*** Begin section ***
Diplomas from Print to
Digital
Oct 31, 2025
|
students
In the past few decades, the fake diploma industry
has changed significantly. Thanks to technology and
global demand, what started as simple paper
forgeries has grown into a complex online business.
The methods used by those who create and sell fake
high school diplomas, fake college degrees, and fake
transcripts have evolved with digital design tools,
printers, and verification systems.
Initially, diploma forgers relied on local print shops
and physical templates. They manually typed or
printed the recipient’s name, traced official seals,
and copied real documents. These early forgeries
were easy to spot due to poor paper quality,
*** End section ***
- TASK:
Give back the lines above exactly, from the one with "The methods used" through the last line.

- RESULT OF THIS EXERCISE:
The methods used by those who create and sell fake
high school diplomas, fake college degrees, and fake
transcripts have evolved with digital design tools,
printers, and verification systems.
Initially, diploma forgers relied on local print shops
and physical templates. They manually typed or
printed the recipient’s name, traced official seals,
and copied real documents. These early forgeries
were easy to spot due to poor paper quality,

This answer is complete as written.